К книге
Тревожный звон славыЧАСТЬ ВТОРАЯ. IX
49%
ЧАСТЬ ВТОРАЯ. IX
58

Когда-то никто, может быть, не значил для него больше, чем Чаадаев.

— В вас, мой друг, — оказал Чаадаев, — religion, culte de l`amitie[290].

Это ему в порыве благодарственного поклонения он писал с юга:

Тебя недостаёт душе моей усталой...

Ты был целителем моих душевных сил...

И вот теперь, в состоянии растерянности и уныния, он отправился к давнему своему другу.

Чаадаев жил в номерах второразрядной гостиницы; на грязной улице у подъезда бойко торговали овощами, справа красовалась вывеска с самоваром, представляющая ресторацию, слева — завитая голова на вывеске парикмахерской.

Чаадаев лишь недавно вернулся из путешествия по Европе, но не желал жить ни в Москве, ни в Петербурге, а отправлялся в имение своей тётушки Щербатовой в Дмитровском уезде. Карьера его после Семёновского бунта и странного поведения с царём в Tranay прервалась; он нигде не служил. Друзья не виделись шесть лет. Эти годы, прожитые совсем по-разному, унесли былое единение и понимание, и Пушкин почувствовал себя бесконечно одиноким.

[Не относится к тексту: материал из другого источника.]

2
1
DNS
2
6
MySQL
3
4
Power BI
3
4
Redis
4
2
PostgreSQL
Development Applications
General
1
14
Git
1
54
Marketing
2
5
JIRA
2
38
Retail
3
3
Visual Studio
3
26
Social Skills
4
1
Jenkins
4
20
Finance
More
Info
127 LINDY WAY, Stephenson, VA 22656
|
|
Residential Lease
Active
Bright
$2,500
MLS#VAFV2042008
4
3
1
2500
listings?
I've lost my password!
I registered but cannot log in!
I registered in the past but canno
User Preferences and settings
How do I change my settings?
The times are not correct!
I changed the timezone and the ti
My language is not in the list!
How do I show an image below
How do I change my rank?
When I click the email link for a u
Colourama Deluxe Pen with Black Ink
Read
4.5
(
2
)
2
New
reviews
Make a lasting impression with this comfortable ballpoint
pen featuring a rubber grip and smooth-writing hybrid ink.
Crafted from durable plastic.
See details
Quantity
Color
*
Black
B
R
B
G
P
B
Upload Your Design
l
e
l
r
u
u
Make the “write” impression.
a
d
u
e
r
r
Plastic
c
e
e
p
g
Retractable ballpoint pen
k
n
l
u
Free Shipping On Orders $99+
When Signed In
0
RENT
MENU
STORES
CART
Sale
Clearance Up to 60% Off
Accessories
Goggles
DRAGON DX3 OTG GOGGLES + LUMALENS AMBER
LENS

Чаадаев выглядел внешне всё так же: моложавый, подтянутый, стройный. Безукоризненно сшитый костюм сидел на нём элегантно. Пожалуй, он несколько больше облысел, лоб его сделался теперь необъятным. Но по-прежнему мертвенно-неподвижным было его лицо, на котором будто нарисованы были кружочки румянца. Он был как-то особенно тих, задумчив, погружен в себя.

   — Друг мой, — говорил Чаадаев ровным голосом, — да, я еду в деревню. Во мне созрела потребность обдумать бесчисленные впечатления. Я не вёл journal de voyage[291], но из-за нервического моего расположения всякая мысль превращалась в ощущения, и я то смеялся, то плакал... Мне нужно освободиться от всего этого груза.

   — Когда-то я мечтал о путешествии вместе с вами. Вы помните? — сказал Пушкин. Прежде они были на «ты», но с первой встречи в Москве невольно перешли на «вы».

   — Увы, — вздохнул Чаадаев, — моё возвращение в Россию было столь печальным — по сей день я ещё не опомнился. В Брест-Литовске меня задержали почти на месяц. Мои бумаги осматривали, проверяли, изучали, меня подвергли допросу, наконец взяли подписку о полной благонадёжности. Мой друг, я из Европы вернулся в Россию. И среди моих бумаг нашли ваши стихи! — Чаадаев грустно усмехнулся.

Его стихи к Чаадаеву, его послания! Но как много сам он пережил за эти годы и как успел измениться!

Это он в золотистом тумане радостной веры и ожиданий писал в 1818 году:

Товарищ, верь: взойдёт она,

Звезда пленительного счастья,

Россия вспрянет ото сна,

И на обломках самовластья

Напишут наши имена!

Но уже в мертвящем холоде разочарований и рассудочной трезвости он написал в 1824 году:

Но в сердце, бурями смиренном,

Теперь и лень и тишина,

И, в умиленье вдохновенном,

На камне, дружбой освящённом,

Пишу я наши имена.

Иллюзии... Порывы... Действительность... После недавних грозных событий громоздились обломки, но не самовластья, а незрелых мечтаний и загубленных жизней. Теперь каждому из них предстояло выбрать для себя новую дорогу.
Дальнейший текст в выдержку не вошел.